Apart from these, there are several Calcium Supliments in the market.

Source.

Answered by Elzo Valugi on January 24, 2021

I use a nutritional aid, Food File, and it sits on my computer ready for me to use. There is amaranth, a grain from the Incas and a product, soy isolate, both very high in calcium. I do understand the issues with soy isolate but perhaps a related source such as okara may also have new information about nutrient values available in this food. I hope this helps luls.
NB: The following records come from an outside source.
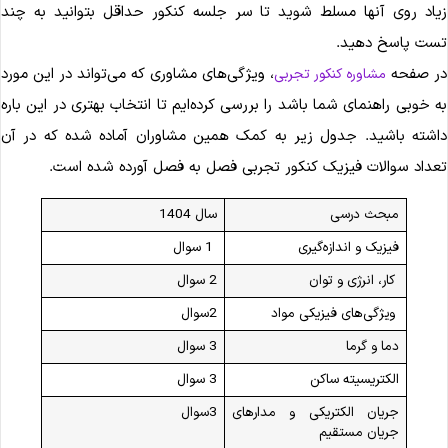
یاد روی آنها مسلط شوید تا سر جلسه کنکور حداقل بتوانید به چند
ست پاسخ دهید.
ر صفحه
، ویژگی‌های مشاوری که می‌تواند در این مورد
مشاوره کنکور تجربی
ه خوبی راهنمای شما باشد را بررسی کرده‌ایم تا انتخاب بهتری در این باره
اشته باشید. جدول زیر به کمک همین مشاوران آماده شده که در آن
عداد سوالات فیزیک کنکور تجربی فصل به فصل آورده شده است.
مبحث درسی
سال 1404
فیزیک و اندازه‌گیری
1 سوال
کار، انرژی و توان
2 سوال
ویژگی‌های فیزیکی مواد
2سوال
دما و گرما
3 سوال
الکتریسیته ساکن
3 سوال
جریان الکتریکی و مدارهای
3سوال
جریان مستقیم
Sorry I put in the wrong name.

Answered by gypsybird on January 24, 2021

Bone stalk is one way to get calcium. I don't have a specific recipee handy, but the general idea is to simmer bones (of chicken, beef, or whatever) in water (possibly with vegetables or other flavorings), then use the resulting liquid as a base for soups or other dishes. It's especially helpful to break the bones before this process, so the nutrients inside are exposed and can be absorbed into the stock.